What the task requires: The expected output is exactly the lines below, starting at the line with "الثقافي في رأس" and ending at the line with "لوجهاتنا السياحية الفريدة.", both included; no other line belongs in it.

Entries shown:
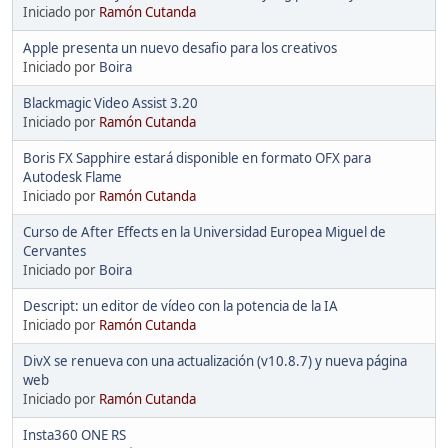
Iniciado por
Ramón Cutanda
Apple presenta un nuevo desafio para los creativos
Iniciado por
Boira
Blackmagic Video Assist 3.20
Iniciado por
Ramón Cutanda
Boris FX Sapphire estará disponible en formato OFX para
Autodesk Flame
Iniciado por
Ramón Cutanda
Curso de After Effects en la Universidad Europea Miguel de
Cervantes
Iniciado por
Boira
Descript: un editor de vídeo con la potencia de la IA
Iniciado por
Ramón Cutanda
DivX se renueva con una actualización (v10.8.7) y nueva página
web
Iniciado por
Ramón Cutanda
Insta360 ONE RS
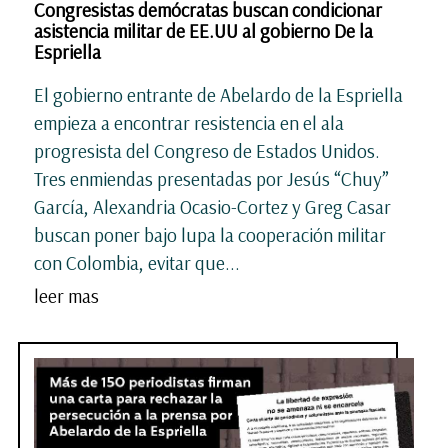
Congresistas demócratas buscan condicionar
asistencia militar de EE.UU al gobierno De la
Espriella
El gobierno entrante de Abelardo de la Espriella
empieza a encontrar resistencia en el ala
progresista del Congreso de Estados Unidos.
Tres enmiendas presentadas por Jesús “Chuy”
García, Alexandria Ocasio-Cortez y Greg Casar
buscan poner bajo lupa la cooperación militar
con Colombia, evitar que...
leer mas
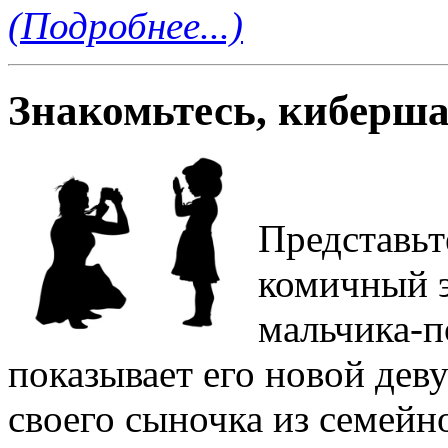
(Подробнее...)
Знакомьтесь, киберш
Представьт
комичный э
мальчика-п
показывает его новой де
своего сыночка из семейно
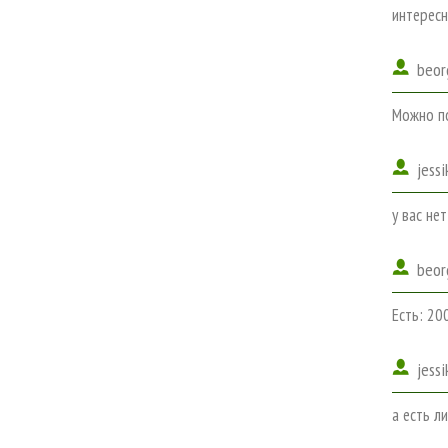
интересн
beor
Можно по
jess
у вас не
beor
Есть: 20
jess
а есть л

...

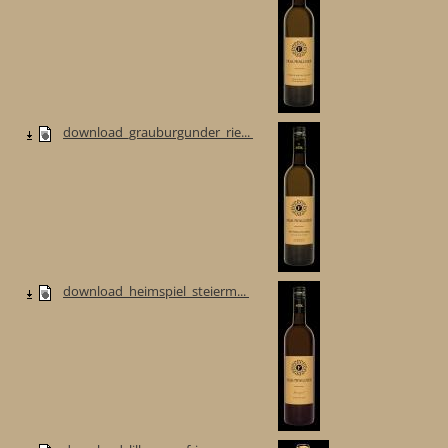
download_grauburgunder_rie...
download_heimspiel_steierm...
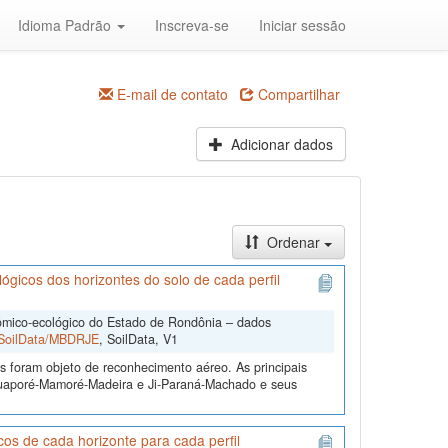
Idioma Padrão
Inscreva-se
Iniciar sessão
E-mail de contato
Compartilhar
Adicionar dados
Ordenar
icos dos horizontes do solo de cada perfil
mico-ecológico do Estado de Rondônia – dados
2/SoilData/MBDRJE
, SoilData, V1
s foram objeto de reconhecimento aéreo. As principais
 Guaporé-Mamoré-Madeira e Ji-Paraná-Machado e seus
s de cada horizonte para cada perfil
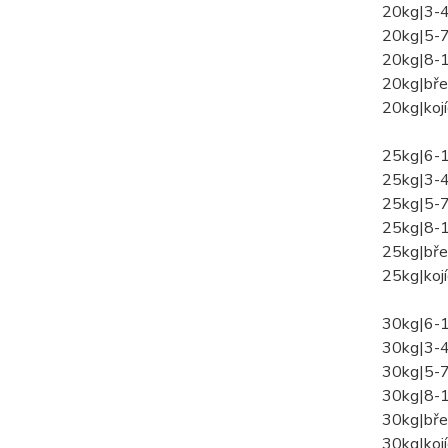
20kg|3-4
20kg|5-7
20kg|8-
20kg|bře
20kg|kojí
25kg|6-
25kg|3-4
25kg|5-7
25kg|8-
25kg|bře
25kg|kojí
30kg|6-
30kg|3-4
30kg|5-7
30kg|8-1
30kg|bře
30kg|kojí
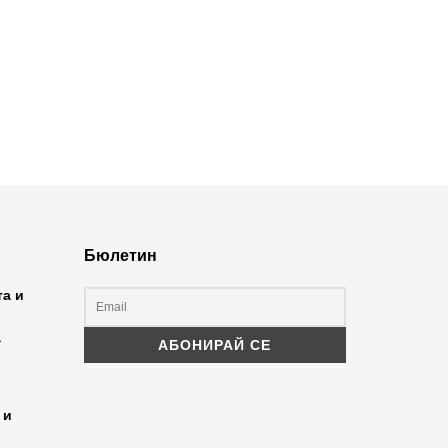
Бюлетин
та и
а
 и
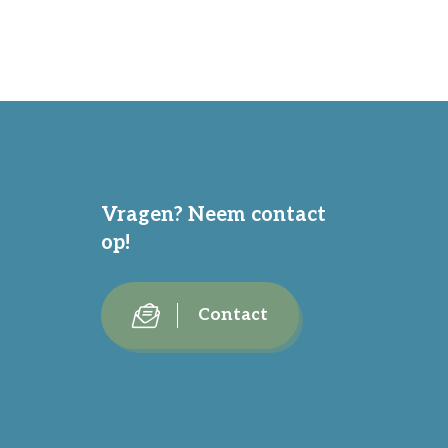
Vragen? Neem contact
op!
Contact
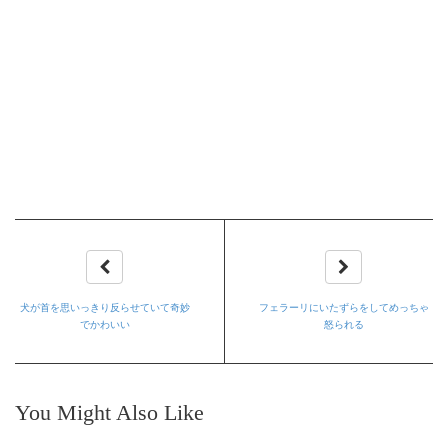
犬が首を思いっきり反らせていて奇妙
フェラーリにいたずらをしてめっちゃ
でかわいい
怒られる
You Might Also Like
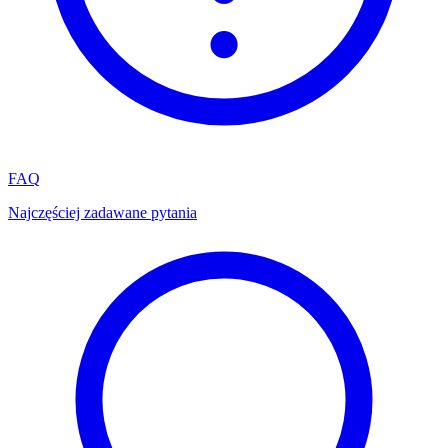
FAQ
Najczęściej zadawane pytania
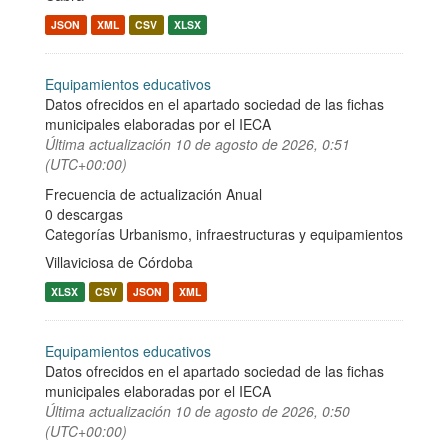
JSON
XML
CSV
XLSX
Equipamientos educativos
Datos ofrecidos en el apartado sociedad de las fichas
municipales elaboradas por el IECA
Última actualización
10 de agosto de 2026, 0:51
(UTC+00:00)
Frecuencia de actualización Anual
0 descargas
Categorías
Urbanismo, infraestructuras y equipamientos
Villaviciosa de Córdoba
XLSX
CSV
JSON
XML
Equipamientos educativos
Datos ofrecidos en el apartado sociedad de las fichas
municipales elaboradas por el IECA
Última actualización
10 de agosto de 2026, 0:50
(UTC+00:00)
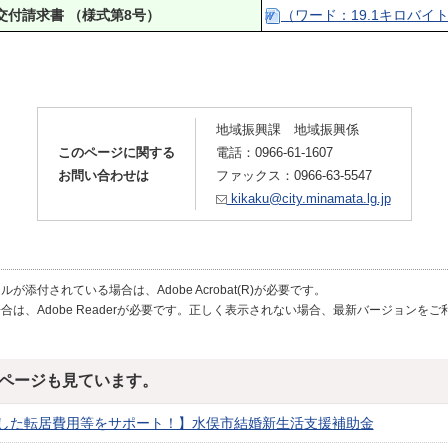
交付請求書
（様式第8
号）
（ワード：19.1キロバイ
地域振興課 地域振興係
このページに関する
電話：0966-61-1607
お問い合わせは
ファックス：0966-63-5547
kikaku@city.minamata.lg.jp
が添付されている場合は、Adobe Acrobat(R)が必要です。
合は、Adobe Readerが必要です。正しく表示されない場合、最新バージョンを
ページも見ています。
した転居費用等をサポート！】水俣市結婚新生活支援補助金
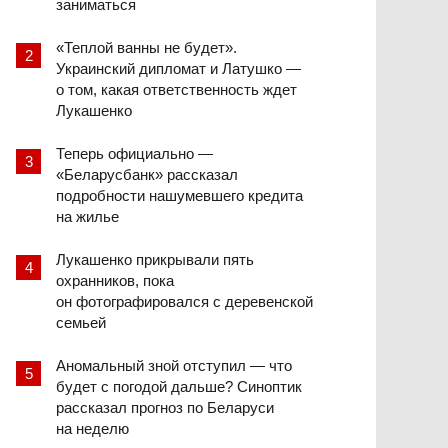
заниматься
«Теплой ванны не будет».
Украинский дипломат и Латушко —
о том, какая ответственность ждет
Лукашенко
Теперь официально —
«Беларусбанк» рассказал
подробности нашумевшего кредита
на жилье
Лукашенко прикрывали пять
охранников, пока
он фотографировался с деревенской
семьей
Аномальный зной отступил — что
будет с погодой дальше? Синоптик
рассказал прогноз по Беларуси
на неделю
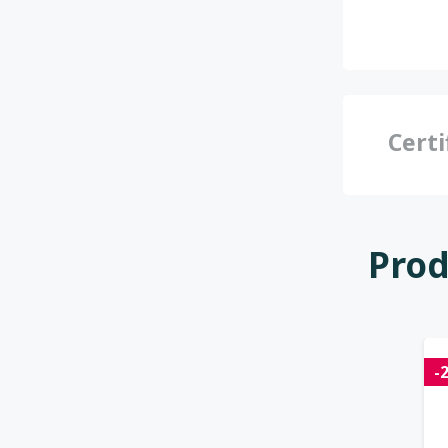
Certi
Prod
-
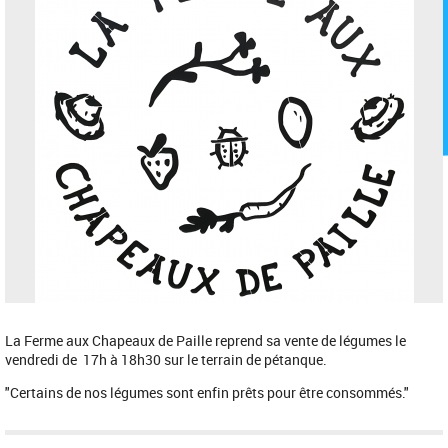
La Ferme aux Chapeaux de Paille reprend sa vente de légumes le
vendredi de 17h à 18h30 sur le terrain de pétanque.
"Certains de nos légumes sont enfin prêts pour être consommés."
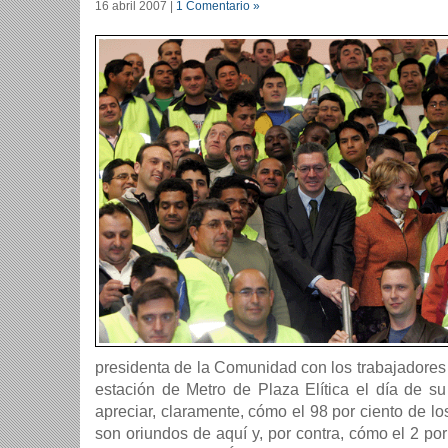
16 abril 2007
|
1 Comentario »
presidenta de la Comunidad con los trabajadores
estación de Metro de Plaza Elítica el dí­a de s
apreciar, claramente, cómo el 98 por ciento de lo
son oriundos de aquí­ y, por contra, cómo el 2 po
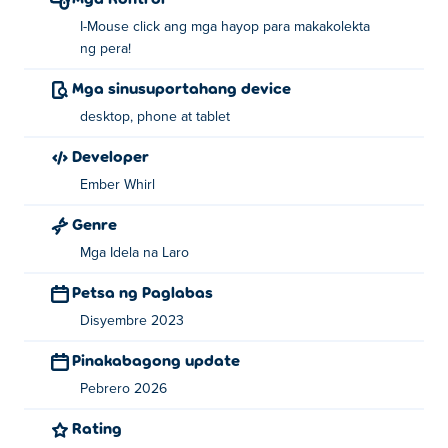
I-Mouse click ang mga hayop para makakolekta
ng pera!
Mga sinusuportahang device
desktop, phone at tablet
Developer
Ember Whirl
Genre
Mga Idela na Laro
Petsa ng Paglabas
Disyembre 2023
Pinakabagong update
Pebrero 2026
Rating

...

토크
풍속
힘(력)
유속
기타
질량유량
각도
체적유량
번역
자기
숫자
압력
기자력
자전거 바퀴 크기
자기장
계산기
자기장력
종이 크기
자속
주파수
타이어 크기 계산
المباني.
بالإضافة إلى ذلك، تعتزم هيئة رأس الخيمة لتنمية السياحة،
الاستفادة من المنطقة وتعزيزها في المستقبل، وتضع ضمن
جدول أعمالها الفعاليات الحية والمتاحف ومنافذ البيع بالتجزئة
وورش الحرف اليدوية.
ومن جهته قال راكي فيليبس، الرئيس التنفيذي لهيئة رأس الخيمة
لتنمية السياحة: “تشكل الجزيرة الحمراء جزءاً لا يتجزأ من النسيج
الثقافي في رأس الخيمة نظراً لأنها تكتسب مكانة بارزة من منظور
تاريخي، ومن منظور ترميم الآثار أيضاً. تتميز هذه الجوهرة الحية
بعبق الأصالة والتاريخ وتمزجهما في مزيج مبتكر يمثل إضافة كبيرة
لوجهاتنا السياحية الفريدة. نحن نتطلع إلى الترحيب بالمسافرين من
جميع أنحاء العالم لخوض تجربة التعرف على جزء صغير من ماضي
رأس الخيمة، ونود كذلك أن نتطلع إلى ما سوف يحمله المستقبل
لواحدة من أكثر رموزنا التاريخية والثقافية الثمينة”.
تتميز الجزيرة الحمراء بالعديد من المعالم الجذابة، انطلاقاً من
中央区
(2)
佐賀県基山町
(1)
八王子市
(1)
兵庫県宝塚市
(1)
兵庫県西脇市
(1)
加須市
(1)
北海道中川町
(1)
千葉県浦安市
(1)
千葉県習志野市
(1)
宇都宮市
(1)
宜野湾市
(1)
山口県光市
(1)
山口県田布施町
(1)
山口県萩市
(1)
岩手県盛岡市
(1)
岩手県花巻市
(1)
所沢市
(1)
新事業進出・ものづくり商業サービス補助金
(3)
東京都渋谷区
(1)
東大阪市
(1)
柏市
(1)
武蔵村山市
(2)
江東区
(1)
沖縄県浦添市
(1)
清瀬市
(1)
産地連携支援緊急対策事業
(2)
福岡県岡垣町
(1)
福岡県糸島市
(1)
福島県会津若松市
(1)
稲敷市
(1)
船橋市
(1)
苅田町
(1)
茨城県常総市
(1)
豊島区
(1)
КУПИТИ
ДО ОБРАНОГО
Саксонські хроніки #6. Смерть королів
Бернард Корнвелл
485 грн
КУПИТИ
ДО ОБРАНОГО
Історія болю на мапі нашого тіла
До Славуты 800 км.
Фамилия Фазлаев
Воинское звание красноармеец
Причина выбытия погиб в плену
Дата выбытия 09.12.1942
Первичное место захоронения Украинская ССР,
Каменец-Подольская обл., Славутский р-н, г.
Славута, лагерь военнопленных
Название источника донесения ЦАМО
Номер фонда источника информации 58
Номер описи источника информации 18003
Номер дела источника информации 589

Written solution:
الثقافي في رأس الخيمة نظراً لأنها تكتسب مكانة بارزة من منظور
تاريخي، ومن منظور ترميم الآثار أيضاً. تتميز هذه الجوهرة الحية
بعبق الأصالة والتاريخ وتمزجهما في مزيج مبتكر يمثل إضافة كبيرة
لوجهاتنا السياحية الفريدة. نحن نتطلع إلى الترحيب بالمسافرين من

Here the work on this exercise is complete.